We continued paddling on for some time without speaking, till we came in sight of a collection of log-huts and a landing-place. It was a city, he told me—or at least a city that was to be—with a very fine name—the City of Themistocles, if I recollect rightly.
“I’ll put you on shore there, stranger,” he observed. “There is no one on the quay. They are not early-risers in that place. You can expect no better opportunity of being free of me. There, leap on shore. Say that a negro, in a canoe, took you off an island to which you had swum when the steamer went down, and that after he had landed you here he went on his way. Be wise; say nothing more. The boy understands me?”
Peter nodded.
“Farewell!”
Marcus put out his hand. I shook it warmly. We exchanged no other words. I sprang on shore, followed by Peter and Ready, and the canoe glided away down the stream, and was soon out of sight. We sat down on some logs piled up ready for the steamers, and Ready, conceiving that he had for the present done his duty, coiled himself at my feet, and went to sleep. I was too anxious to do the same, though I leaned back against the logs to rest my weary frame. It must be remembered that, since the steamer went down, the only rest I had enjoyed was while sitting over the fire with Marcus. I had had a fatiguing swim, a run from an alligator, a climb up a tree, to the branches of which I had had to hang on for some hours, a desperate struggle for life, a long paddle, a second fierce conflict, and another paddle, not to speak of the anxiety to which I had all the time been subject. I had not rested long, when Ready started up and uttered a warning bark, and I saw a couple of men lazily sauntering down from the huts towards the quay, and rubbing their eyes as if just awoke out of sleep.
“Well, and where do you come from, stranger?” was the very natural question they put to me, and which I willingly answered by telling them of the loss of the Mighty Go-ahead, and of most, if not all, of her crew and passengers.
“Then that’s the shouts we heard last night,” observed one of the men to the other.

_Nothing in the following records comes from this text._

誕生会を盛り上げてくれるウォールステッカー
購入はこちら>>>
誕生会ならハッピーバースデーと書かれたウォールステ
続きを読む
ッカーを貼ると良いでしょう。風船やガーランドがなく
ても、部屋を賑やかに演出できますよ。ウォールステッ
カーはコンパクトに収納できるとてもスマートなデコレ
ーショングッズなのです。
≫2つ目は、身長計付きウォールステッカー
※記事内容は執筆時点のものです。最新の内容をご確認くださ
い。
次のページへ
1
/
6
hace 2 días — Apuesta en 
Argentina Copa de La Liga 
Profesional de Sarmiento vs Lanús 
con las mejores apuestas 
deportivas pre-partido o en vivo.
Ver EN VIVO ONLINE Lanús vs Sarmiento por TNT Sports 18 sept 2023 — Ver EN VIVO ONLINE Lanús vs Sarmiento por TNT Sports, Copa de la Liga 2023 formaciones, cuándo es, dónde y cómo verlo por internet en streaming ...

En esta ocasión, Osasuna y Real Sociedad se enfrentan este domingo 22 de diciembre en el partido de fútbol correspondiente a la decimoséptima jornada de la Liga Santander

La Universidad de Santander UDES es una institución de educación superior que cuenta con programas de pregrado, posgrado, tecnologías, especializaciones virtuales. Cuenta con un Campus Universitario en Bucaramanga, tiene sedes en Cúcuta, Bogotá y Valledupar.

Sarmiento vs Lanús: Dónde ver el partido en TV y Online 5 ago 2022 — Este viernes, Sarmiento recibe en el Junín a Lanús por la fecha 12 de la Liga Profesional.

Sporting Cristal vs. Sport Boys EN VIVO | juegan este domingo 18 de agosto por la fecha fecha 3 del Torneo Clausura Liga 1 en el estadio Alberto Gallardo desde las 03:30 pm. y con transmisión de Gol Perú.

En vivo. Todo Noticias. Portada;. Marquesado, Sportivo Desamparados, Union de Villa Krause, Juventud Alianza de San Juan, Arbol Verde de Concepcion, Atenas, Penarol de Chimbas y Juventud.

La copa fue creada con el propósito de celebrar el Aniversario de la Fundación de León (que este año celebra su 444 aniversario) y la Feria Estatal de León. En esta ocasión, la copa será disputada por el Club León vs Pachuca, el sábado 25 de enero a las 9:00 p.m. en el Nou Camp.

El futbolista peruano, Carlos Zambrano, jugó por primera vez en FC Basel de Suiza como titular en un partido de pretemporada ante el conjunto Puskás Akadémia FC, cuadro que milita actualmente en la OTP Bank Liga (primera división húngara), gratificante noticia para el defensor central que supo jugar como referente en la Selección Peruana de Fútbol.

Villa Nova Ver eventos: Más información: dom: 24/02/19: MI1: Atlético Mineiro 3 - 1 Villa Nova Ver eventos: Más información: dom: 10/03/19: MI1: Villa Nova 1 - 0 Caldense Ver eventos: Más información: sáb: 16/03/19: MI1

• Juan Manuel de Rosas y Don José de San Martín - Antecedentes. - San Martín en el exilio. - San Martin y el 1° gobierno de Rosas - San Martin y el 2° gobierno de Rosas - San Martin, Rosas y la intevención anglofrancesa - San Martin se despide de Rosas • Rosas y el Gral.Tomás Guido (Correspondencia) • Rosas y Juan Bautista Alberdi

The men, I found, were overseers of some gangs of negroes, a number of whom soon appeared, some loaded with bales of merchandise, and others with logs of wood. They came stumbling along, laughing and chattering in spite of their burdens. Several, however, relaxing in their efforts, when their taskmasters’ whips descended on their shoulders, howled with pain, but they were very speedily again shouting and talking as merrily as before. The overseers were evidently not satisfied with my account of myself. I looked anxiously up the river for the steamer coming down on her passage to New Orleans, but I found that she was not expected for another hour. I would have tried to obtain some refreshment, but I knew that if I went to the huts I should be subjected to more inquiries, so I told my companion that we would wait till we got on board the steamer for breakfast. While waiting, I gathered from the conversation of the overseers that Marcus’s pursuers had actually touched there on their way up, and had left a full description of him. I felt thankful that no one had been about when he put us on shore. As it was, I could not help fancying that the overseers associated us in some way with him.